99 Days(72)



I nod slowly. “Lilies,” I repeat, like it’s a word I’ve never heard before. “Okay.”





Day 89


I find Tess hosing off the rubber lounge chairs in the morning, a dozen of them lined up like soldiers in the sunshine along the pool deck. I have to force myself down the stairs from the porch. Up close she looks terrible, face swollen and shiny and tender from crying, a zit sprouting on one cheek. Her hair is lank and greasy. I think I probably look way worse.

“Hey,” I say, one hand up in an awkward wave like it’s the beginning of the summer all over again, like she’s a stranger I’m vaguely afraid of. Like I’m a stranger she probably hates. “Can I talk to you a sec?”

I’m not far off: Tess looks at me for a moment, something like wonder passing over her puffy, distorted features. “No,” she says.

“Tess—”

“Don’t, Molly,” she interrupts, shaking her head at me. She drags the hose across the concrete, begins to wind it up. “I mean it. I don’t want to hear it, I really can’t.”

“I’m so sorry,” I try anyway. “Tess, seriously, please just listen for a sec—”

“You listen for a sec!” she explodes. It’s the first time I’ve heard her raise her voice all summer. “I was nice to you when nobody else was, do you get that? Everyone said to watch out for you, but I liked you, so I didn’t care.” She shakes her head, eyes filling. I feel like the worst person in the world. “Is that why you were friends with me to begin with?” she asks me, voice high and brittle. “To, like, misdirect?”

“No!” I exclaim. “No, I swear. I liked you, too, right away. You’ve been such a good friend to me this summer, and I—”

“Thought you’d pay me back by screwing around with my boyfriend?” she asks.

“I—” I break off, helpless, glancing around like an instinct to see if anyone has heard her, like I did when I first found Julia’s note on my car. I’m ashamed of myself, truly. It’s inexcusable, what I did to Tess.

“Please leave,” Tess tells me, trying unsuccessfully to undo a stubborn kink in the hose. “Seriously. Just—if you ever wanted to do something in your life that wasn’t selfish. I mean it. Please, please leave.”

Back in June, I watched a documentary about ghost hearts, which doctors prep for transplant by scrubbing all the cells until all that’s left is connective tissue, empty and white and bloodless. I don’t know why I’m thinking about that right now.
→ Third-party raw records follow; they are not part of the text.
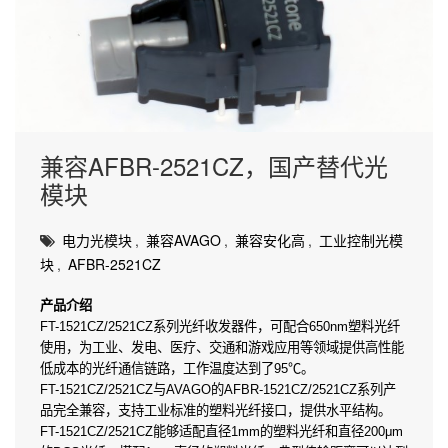
兼容AFBR-2521CZ，国产替代光
模块
电力光模块
,
兼容AVAGO
,
兼容安化高
,
工业控制光模
块
,
AFBR-2521CZ
产品介绍
FT-1521CZ/2521CZ系列光纤收发器件，可配合650nm塑料光纤
使用，为工业、发电、医疗、交通和游戏应用等领域提供高性能
低成本的光纤通信链路，工作温度达到了95℃。
FT-1521CZ/2521CZ与AVAGO的AFBR-1521CZ/2521CZ系列产
品完全兼容，支持工业标准的塑料光纤接口，提供水平结构。
FT-1521CZ/2521CZ能够适配直径1mm的塑料光纤和直径200μm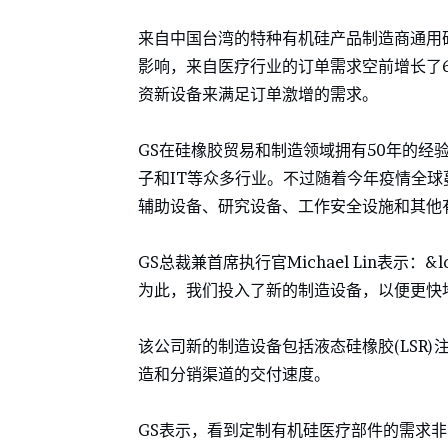
来自中国台湾的特种有机硅产品制造商通用矽
影响，来自医疗行业的订单需求空前增长了
资新设备来满足订单激增的需求。
GS在硅橡胶贸易和制造领域拥有50年的经
子和IT等众多行业。不过随着今年疫情全球
辅助设备、研究设备、工作安全设施和其他
GS总裁兼首席执行官Michael Lin表示
为此，我们投入了新的制造设备，以便更快
该公司新的制造设备包括液态硅橡胶(LSR
造和分销渠道的交付速度。
GS表示，看到定制有机硅医疗部件的需求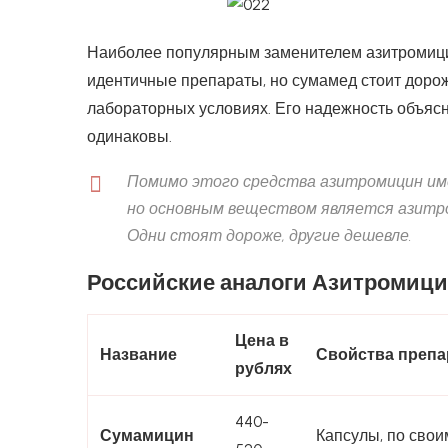
Наиболее популярным заменителем азитромици
идентичные препараты, но сумамед стоит дорож
лабораторных условиях. Его надежность объяс
одинаковы.
Помимо этого средства азитромицин име
но основным веществом является азитро
Одни стоят дороже, другие дешевле.
Российские аналоги Азитромиц
Цена в
Название
Свойства препа
рублях
440-
Сумамицин
Капсулы, по свои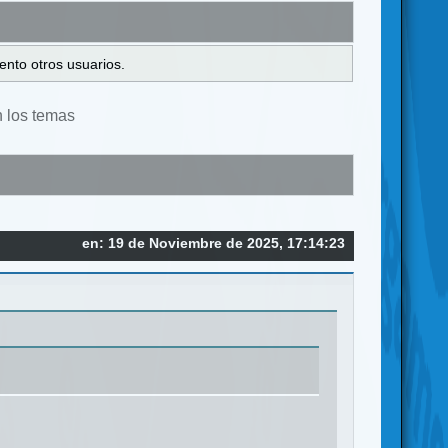
ento otros usuarios.
n los temas
en: 19 de Noviembre de 2025, 17:14:23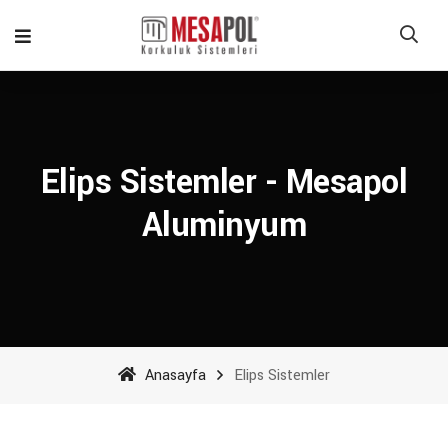
Elips Sistemler - Mesapol
Aluminyum
Anasayfa
Elips Sistemler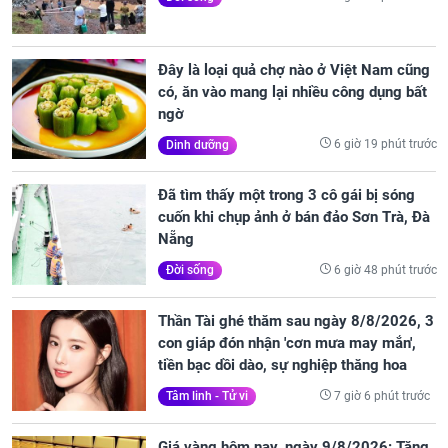
Đây là loại quả chợ nào ở Việt Nam cũng
có, ăn vào mang lại nhiều công dụng bất
ngờ
6 giờ 19 phút trước
Dinh dưỡng
Đã tìm thấy một trong 3 cô gái bị sóng
cuốn khi chụp ảnh ở bán đảo Sơn Trà, Đà
Nẵng
6 giờ 48 phút trước
Đời sống
Thần Tài ghé thăm sau ngày 8/8/2026, 3
con giáp đón nhận 'cơn mưa may mắn',
tiền bạc dồi dào, sự nghiệp thăng hoa
7 giờ 6 phút trước
Tâm linh - Tử vi
Giá vàng hôm nay, ngày 9/8/2026: Tăng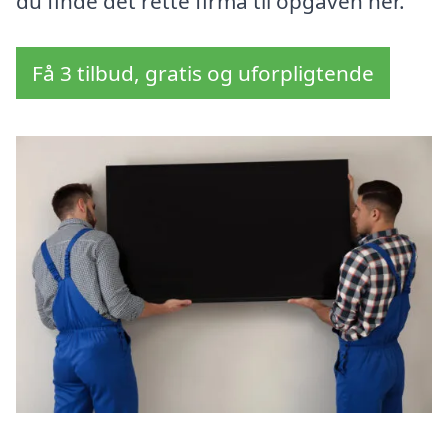
du finde det rette firma til opgaven her.
Få 3 tilbud, gratis og uforpligtende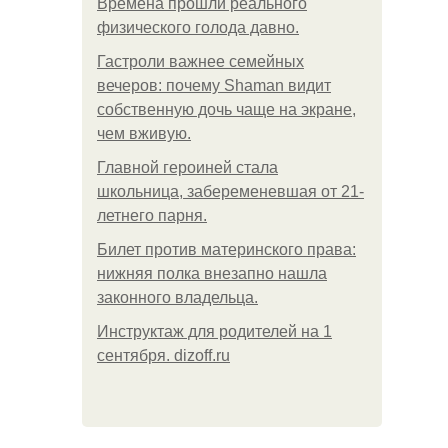
Bpeмена прошли реального
физического голода давно.
Гастроли важнее семейных
вечеров: почему Shaman видит
собственную дочь чаще на экране,
чем вживую.
Главной героиней стала
школьница, забеременевшая от 21-
летнего парня.
Билет против материнского права:
нижняя полка внезапно нашла
законного владельца.
Инструктаж для родителей на 1
сентября. dizoff.ru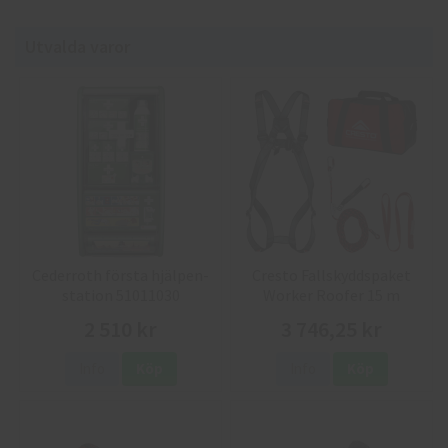
Utvalda varor
Cederroth första hjälpen-
Cresto Fallskyddspaket
station 51011030
Worker Roofer 15 m
2 510 kr
3 746,25 kr
Info
Köp
Info
Köp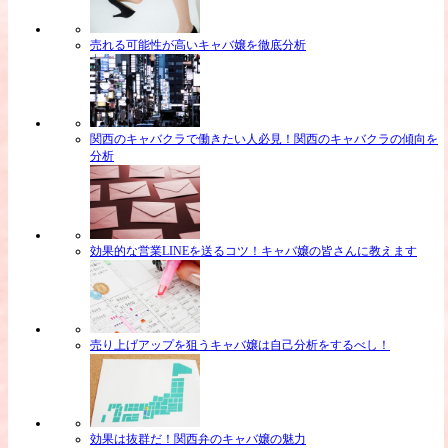
売れる可能性が高いキャバ嬢を徹底分析
関西のキャバクラで働きたい人必見！関西のキャバクラの傾向を
分析
効果的な営業LINEを送るコツ！キャバ嬢の皆さんに教えます
売り上げアップを狙うキャバ嬢は自己分析をするべし！
効果は抜群だ！関西弁のキャバ嬢の魅力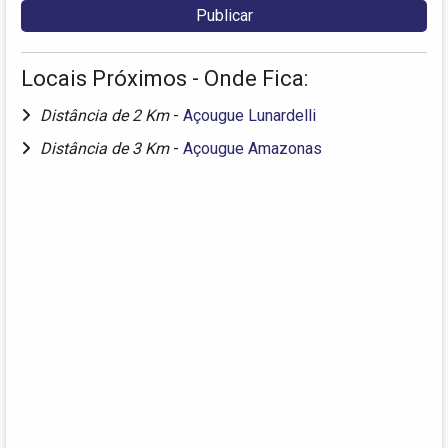
Locais Próximos - Onde Fica:
Distância de 2 Km
-
Açougue Lunardelli
Distância de 3 Km
-
Açougue Amazonas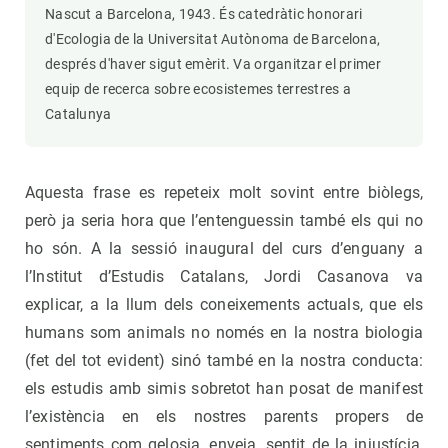
Nascut a Barcelona, 1943. És catedràtic honorari
d'Ecologia de la Universitat Autònoma de Barcelona,
després d'haver sigut emèrit. Va organitzar el primer
equip de recerca sobre ecosistemes terrestres a
Catalunya
Aquesta frase es repeteix molt sovint entre biòlegs,
però ja seria hora que l’entenguessin també els qui no
ho són. A la sessió inaugural del curs d’enguany a
l’Institut d’Estudis Catalans, Jordi Casanova va
explicar, a la llum dels coneixements actuals, que els
humans som animals no només en la nostra biologia
(fet del tot evident) sinó també en la nostra conducta:
els estudis amb simis sobretot han posat de manifest
l’existència en els nostres parents propers de
sentiments com gelosia, enveja, sentit de la injustícia,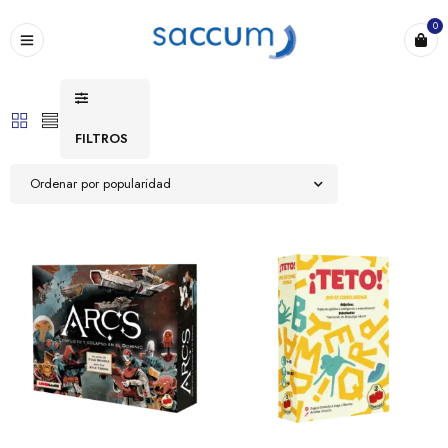
0
FILTROS
Ordenar por popularidad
“Of course,” I say finally, nodding ever so slightly. I turn around and get out of her way.





Day 90


I sit in bed with my arms wrapped tight around my knees and watch a documentary about Mary Shelley, who kept her husband’s heart in her dresser drawer for years after he died. I cry for a while. I hide.





Day 91


I haven’t heard a word from Gabe or Patrick—not that I was expecting to, I guess, but there’s a small part of me that held out hope Gabe would reply to one of the thousand I’m so sorry texts I’ve sent him. I’ve called, but he hasn’t picked up. Late last night I gathered up all my courage and drove out to Ryan’s camper, where Imogen told me he’s staying, but even though the station wagon was parked in the clearing nobody answered my knocks on the door. I sat there for hours, in the cold and the dark, waiting and waiting, but he never came. Now I type his name into the search bar on Facebook, stare at his tan, smiling face.

I friend Roommate Roisin while I’m on there, then lose an hour snooping idly through a bunch of her photo albums. Raisin has a super hot boyfriend! I’d text Tess, if I thought Tess ever wanted to hear from me again in this lifetime. Instead I keep clicking: Roisin and her softball team in Savannah, Roisin in a prom dress last May. She looks well adjusted and popular and nice and friendly.

I wouldn’t want a thing to do with me if I were her.





Day 92


I haul myself out for a run the next morning, a blessedly solitary loop around the lake. A cool breeze is blowing, the first one I’ve felt all summer, it seems—that reminder that fall is on her way. I round a copse of trees and stop short where I’m standing—the Donnelly Bronco is rattling down the road in my direction, gleaming in the late-summer sun.

For a second, this incredibly strange, incredibly real fear flickers through me, this cold knowledge that I’m all by myself out here. And of course in my head I know none of the Donnellys would ever physically hurt me—the very thought of that is insane—but I don’t know that for sure about Mean Michaela or even Elizabeth really, and people do crazy things in groups. I don’t know if I was always the kind of person whose first instinct is to run, or if this summer has made me that way. It’s not a quality I like in myself.

In any event, it’s not Julia and her coven of nasties behind the wheel of the Bronco, waiting to hock something from the window or jump out and beat me up.

It’s Connie.

“Thought that was you,” she says, slowing to a stop where I’m hovering frozen and stupid, peering at me through the passenger side window. Her gray hair is in its usual stubby ponytail at the back of her head. “You wanna hop in, I’ll drive you home?”